Christy Review

Christy opens in theaters on November 7.
Sydney Sweeney is the latest to dance the biopic shuffle, punchily portraying boxing pioneer Christy Martin in a rather run-of-the-mill sports drama based on Martin’s game-changing rise to fame — along with her years of abuse at the hands of manager-husband Jim Martin (Ben Foster). Much like The Smashing Machine with Dwayne Johnson and Springsteen: Deliver Me from Nowhere with Jeremy Allen White, Christy marches diligently alongside 2025’s middling, performance-forward biographies as Sweeney shines brightly in the midst of what is, basically as a blueprint, a life montage.
It’s a tricky thing to call out what are considered to be the cliches of a biopic because, well, it is someone’s real life. Accusing it of being hackneyed or by-the-numbers feels mean and dismissive. Remember though, the life in question is shoved through a Hollywood lens and formatted for our easy narrative consumption. Biopics have always been a performer’s medium and not so much a filmmaker’s because many of them, as films, have a hard time balancing involving the viewer vs. just merely showing the viewer. Christy takes us from 1989 to 2010, sometimes pausing for important landmarks but most often whisking us through the rest in a way that makes you wish there were some moments we spent more time with.
Christy, as a biography project, is a montage, filled with smaller, faster montages, speeding us through training, boxing, media rounds, and Martin’s almost parodic conservative parents (Merritt Wever and Ethan Embry giving their best West Virginia scowls). But Sweeney and director David Michôd (Animal Kingdom, The Rover) know well and good enough that we’ve come to watch a famous person look different and sound different. We’ve come to see how hard they’ve worked to change their appearance, alter their voice, and devote themselves to a particular skillset, be it sports or music or what have you. Because truth be told, we could all just watch the Netflix documentary (Untold: Deal With the Devil) and see a much more unfiltered telling of the tale.
Sweeney is tremendous here, physically transforming herself, telling the story of a woman trying to battle her way out of brutal trappings. Chastised and shunned at home for being a lesbian, Martin finds her calling in the ’90s boxing world — where no woman had ever found fame or fortune — drawn to the violence as both escape and catharsis. Once entrenched, however, Martin finds herself in quicksand after marrying her trainer, Jim, and slowly discovering that he’s a physically and mentally abusive POS. Any and all attempts she makes to move past him — even seeing Don King (played with glee by Chad L. Coleman) as a possible ticket to a Jim-free life — go up in flames thanks to Jim’s weaponized incompetence and manipulations.
Sweeney is tremendous here, physically transforming herself, telling the story of a woman trying to battle her way out of brutal trappings.
Ben Foster does a great job of being very vile as Jim, a mushy, wholly unimpressive man who manages to subdue a woman who could best him in every aspect, using the world’s (and her own family’s) misogyny and homophobia to his advantage.
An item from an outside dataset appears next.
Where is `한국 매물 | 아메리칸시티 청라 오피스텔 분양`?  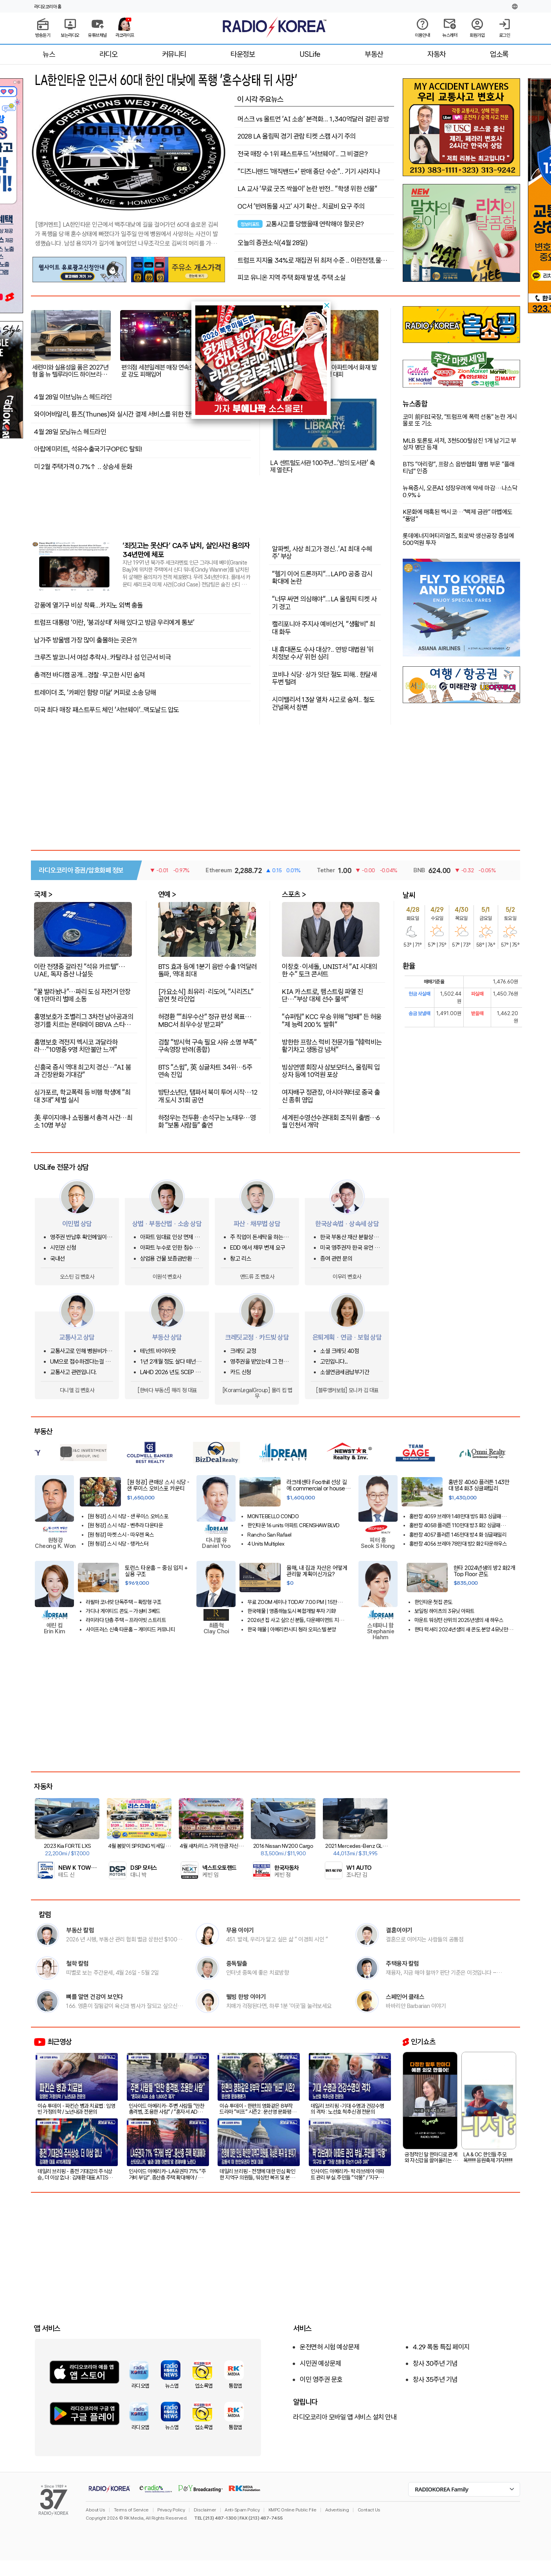 한국 매물 | 아메리칸시티 청라 오피스텔 분양 is located at coordinates (291, 1630).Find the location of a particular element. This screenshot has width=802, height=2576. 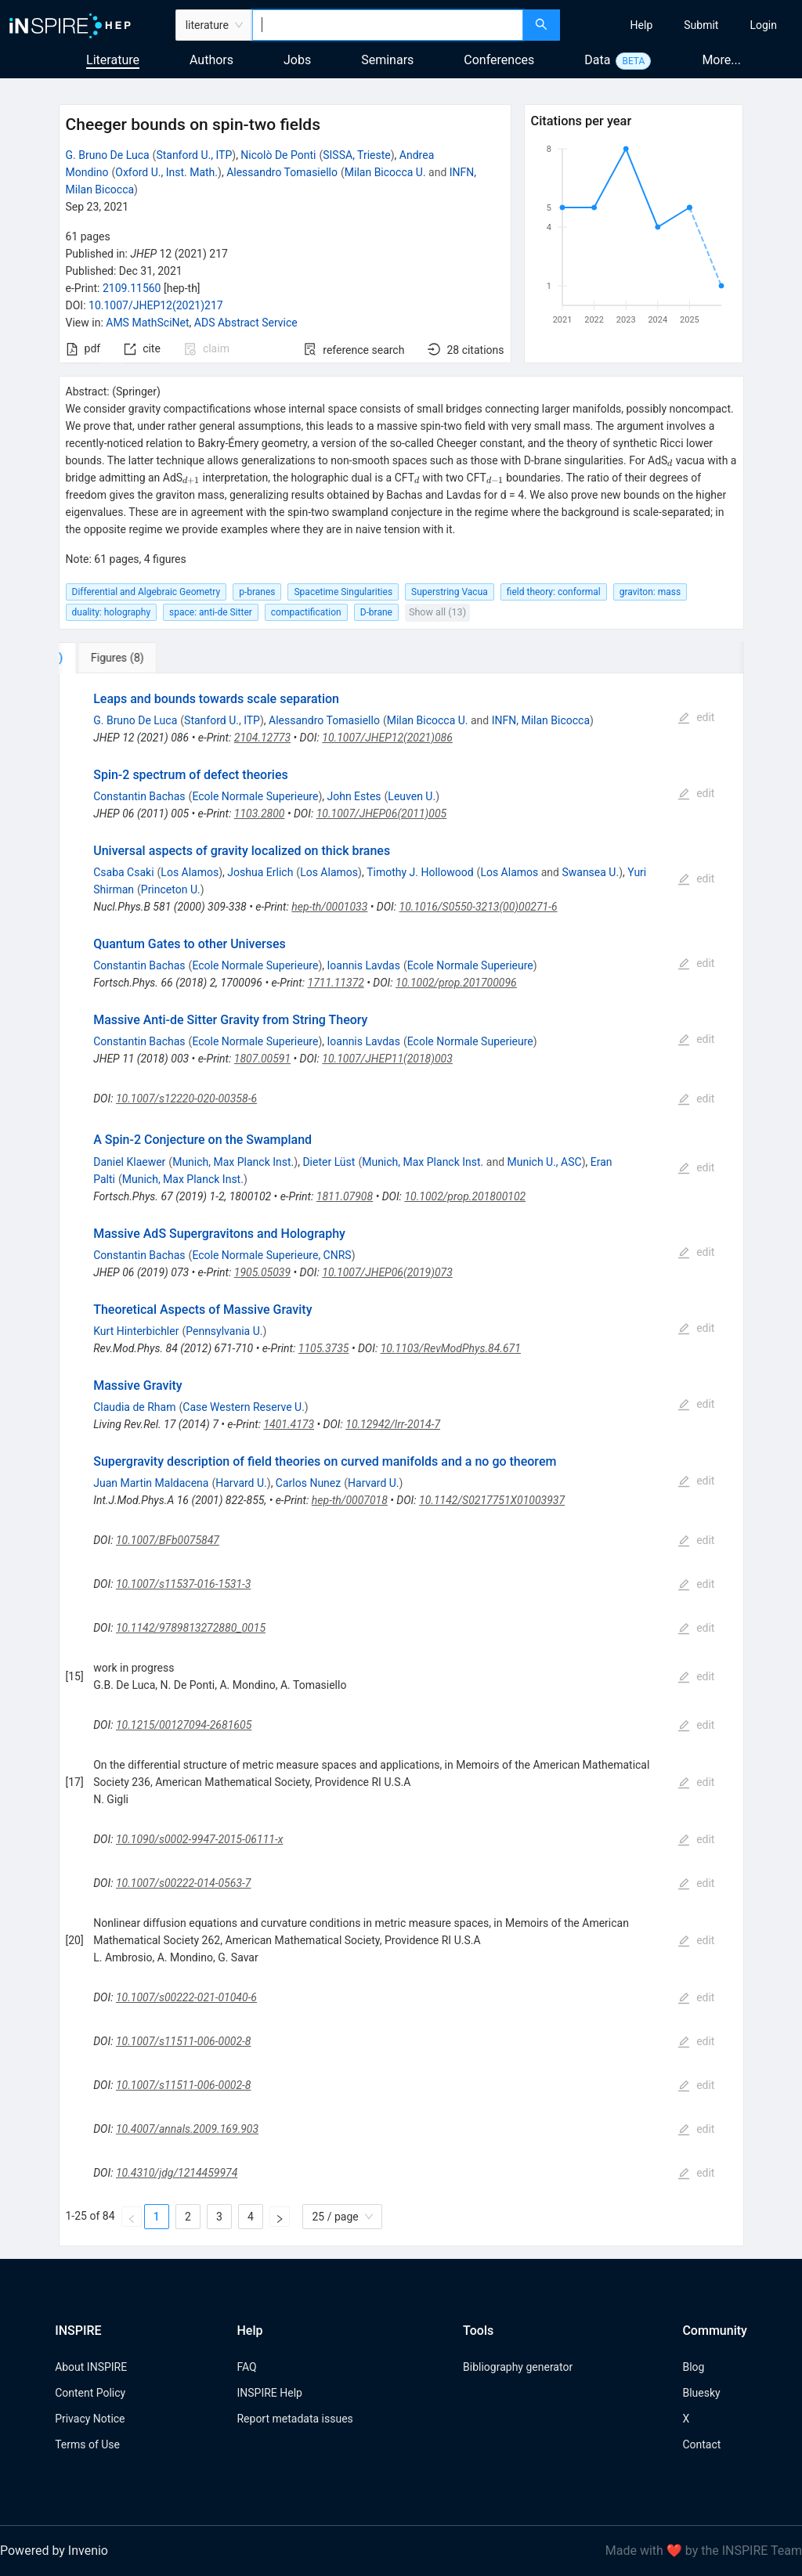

Eventually, Martin’s freedom is only found after wresting it from the jaws of death in 2010. Again, unless you’ve got the panache and confident energy of a Scorsese, then your biopic will probably tread through the same visual cues and hit the same structural speed bumps. There’s a point in Christy where it notes a time jump, that it’s jumping ahead a decade, but then, at the same time, it doesn’t really let you know that everything you watched before it took place over seven years.
It’s hard to make a movie biography that doesn’t feel like an uneven encapsulation or an endless parade of check-ins, and Christy is no exception to those pitfalls, sadly. Characters either tend to feel like stock caricatures or they’re simply underserved, like Martin’s entire training team outside of Jim. But the two main performances, particularly Sweeney’s, are good reminders that the spotlight is on the role here and not the particular obstacles or unspooling of struggles.
Sweeney is able to capture the desperate drive of Christy Martin, the shame she’s forced to feel for who she loves, and the vulnerability of a celebrity who projects a “tough as nails” persona. Foster’s Jim isn’t as layered as the villain of the piece who’s pretty much a miserable sack of dongs from the get-go, but he’s also playing the metaphoric role of patriarchal, societal shackles. Jim is able to slip through the cracks (well, until he cracks) because of how ugly things are for women. Katy O’Brian lights up the screen as Martin’s former boxing nemesis Lisa Holewyne, though her and Christy’s fate is unfortunately relegated to a “Where are they now?” epilogue crawl. A lot happens off-screen toward the end, including Jim’s comeuppance, that would have made for a much better finish.